2004 novel by Timothy Zahn

Dragon and Soldier is a 2004 science fiction novel by Timothy Zahn and the second book in his Dragonback series. It was preceded by 2003's Dragon and Thief and was followed by Dragon and Slave. It was first published on June 1, 2004 by Starscape and is set on two Earth-like planets and an intelligent spacecraft. It follows the human Jack Morgan and his dragon-esque partner Draycos as they set off on an unsuccessful investigation.

==Plot==
To identify which, among the various mercenary armies operating in the Orion Arm, coöperated with Draycos' most-recent attackers, Jack enlists in the mercenary force 'Whinyard's Edge', to investigate whether they, or any of their rivals, were participants in the ambush; but when Jack's burglary of their records is interrupted by that of fellow-recruit 'Alison Kayna', both burglars, and their four closest acquaintances among the new recruits, are betrayed by their officers to the rival organization 'Shamshir'. Having escaped, and later rescued Jack's comrades, Jack and Draycos feign destruction of the mine for which both organizations are fighting, whereupon the organizations abandon the mine to local claimants.
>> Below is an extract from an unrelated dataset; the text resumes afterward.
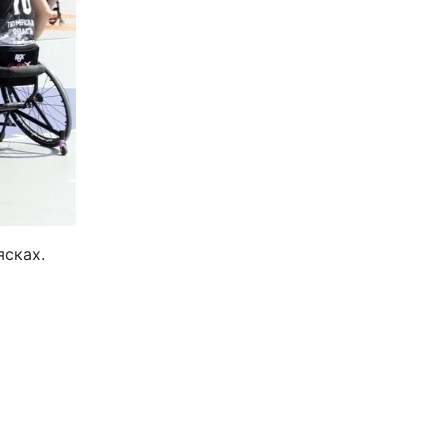
ясках.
Thereafter Jack plans to investigate the slave-trade supplying all the mercenary societies with 'Brummgas' (a troll-like species), in hope of there finding the desired information. In the epilogue, Alison Kayna investigates Jack's possessions; but the results are unseen until the sixth book of the series, Dragon and Liberator.

==Reception==
This second novel in the series received generally positive reviews. The introduction of a new lead character, Alison, a girl about Jack's age, provides scope for additional character development.